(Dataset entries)
____________________

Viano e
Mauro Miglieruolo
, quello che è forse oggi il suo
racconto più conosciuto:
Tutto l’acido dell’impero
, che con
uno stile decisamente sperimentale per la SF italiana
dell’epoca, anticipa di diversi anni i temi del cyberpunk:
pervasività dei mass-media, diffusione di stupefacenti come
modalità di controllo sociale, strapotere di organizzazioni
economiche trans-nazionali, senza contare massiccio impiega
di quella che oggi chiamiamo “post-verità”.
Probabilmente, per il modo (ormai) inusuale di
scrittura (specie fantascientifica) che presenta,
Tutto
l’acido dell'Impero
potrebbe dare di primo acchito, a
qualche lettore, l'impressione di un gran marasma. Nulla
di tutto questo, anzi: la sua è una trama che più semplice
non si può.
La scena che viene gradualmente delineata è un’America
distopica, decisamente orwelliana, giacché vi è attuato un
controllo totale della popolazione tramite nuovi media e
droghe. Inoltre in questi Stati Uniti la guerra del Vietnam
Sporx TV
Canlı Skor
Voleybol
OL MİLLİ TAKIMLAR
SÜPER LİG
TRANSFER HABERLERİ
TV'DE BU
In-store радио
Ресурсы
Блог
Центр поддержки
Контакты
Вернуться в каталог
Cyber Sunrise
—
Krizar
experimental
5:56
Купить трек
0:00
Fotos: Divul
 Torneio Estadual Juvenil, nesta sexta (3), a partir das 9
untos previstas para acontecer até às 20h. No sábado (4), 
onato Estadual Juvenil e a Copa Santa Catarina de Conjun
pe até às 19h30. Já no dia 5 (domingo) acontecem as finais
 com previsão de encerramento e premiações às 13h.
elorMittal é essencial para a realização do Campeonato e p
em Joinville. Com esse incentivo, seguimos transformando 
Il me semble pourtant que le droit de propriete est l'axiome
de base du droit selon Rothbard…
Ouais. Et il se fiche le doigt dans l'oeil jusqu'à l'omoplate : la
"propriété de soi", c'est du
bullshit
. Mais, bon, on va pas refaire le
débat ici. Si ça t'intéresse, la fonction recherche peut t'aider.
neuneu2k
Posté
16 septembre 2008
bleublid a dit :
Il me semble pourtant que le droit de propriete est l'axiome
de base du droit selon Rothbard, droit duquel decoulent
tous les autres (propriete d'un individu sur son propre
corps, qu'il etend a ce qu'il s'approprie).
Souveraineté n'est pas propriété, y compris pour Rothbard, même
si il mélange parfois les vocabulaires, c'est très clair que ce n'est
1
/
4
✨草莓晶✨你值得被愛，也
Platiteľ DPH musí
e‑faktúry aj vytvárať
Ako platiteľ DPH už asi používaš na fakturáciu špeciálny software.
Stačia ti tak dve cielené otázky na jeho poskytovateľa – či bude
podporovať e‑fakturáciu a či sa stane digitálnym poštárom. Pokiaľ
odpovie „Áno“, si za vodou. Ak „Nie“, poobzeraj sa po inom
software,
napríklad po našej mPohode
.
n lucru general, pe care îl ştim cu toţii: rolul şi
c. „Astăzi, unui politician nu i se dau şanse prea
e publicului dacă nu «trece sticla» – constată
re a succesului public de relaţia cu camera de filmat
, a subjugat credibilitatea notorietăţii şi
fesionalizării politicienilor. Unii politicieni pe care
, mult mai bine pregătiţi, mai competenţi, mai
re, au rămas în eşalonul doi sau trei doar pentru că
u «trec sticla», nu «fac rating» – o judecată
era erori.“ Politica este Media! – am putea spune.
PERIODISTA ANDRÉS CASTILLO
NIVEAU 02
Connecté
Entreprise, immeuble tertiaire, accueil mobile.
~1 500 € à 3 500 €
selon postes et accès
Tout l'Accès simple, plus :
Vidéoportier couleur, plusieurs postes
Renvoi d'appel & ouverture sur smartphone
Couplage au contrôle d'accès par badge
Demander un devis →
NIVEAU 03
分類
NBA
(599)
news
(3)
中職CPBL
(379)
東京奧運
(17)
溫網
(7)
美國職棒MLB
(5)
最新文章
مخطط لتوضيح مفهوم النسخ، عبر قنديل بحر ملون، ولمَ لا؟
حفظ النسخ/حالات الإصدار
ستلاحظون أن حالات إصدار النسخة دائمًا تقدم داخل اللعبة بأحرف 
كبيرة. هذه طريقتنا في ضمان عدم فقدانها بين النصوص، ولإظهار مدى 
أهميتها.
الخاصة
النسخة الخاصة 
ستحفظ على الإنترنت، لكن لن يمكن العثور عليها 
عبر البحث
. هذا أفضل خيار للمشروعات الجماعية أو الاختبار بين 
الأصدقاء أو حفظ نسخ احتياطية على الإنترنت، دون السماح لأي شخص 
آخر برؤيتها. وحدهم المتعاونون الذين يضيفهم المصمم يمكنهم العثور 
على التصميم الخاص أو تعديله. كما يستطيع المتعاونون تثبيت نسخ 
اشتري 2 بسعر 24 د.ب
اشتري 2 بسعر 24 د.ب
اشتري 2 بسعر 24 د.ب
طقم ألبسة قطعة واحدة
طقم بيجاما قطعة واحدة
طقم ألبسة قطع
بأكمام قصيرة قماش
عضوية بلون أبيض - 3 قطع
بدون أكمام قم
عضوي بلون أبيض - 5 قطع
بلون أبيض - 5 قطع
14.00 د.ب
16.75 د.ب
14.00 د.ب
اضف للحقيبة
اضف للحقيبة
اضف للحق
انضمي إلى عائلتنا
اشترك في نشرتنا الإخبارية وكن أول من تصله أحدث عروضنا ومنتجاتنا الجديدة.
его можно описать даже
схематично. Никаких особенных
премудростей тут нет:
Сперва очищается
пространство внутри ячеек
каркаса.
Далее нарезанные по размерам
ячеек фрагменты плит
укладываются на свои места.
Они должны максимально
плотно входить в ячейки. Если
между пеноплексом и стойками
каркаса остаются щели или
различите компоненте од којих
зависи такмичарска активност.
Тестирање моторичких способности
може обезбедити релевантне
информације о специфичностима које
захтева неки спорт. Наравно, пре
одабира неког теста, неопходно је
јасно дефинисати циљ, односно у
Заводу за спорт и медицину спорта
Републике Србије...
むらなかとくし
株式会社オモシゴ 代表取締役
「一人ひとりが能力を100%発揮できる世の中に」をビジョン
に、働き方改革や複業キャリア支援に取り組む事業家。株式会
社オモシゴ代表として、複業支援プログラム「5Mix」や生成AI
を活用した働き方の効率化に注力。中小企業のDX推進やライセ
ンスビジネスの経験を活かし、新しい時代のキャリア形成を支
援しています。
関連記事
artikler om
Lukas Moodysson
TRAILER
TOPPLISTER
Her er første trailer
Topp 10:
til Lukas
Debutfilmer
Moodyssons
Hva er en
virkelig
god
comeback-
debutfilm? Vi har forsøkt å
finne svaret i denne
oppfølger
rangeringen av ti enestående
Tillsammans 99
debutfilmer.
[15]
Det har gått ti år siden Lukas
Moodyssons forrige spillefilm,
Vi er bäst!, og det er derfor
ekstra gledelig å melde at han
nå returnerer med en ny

____________________

▶ Work task: Check each line of the records for the string "الإنترنت" and copy those that have it.

▶ Answer below:
ستحفظ على الإنترنت، لكن لن يمكن العثور عليها 
الأصدقاء أو حفظ نسخ احتياطية على الإنترنت، دون السماح لأي شخص 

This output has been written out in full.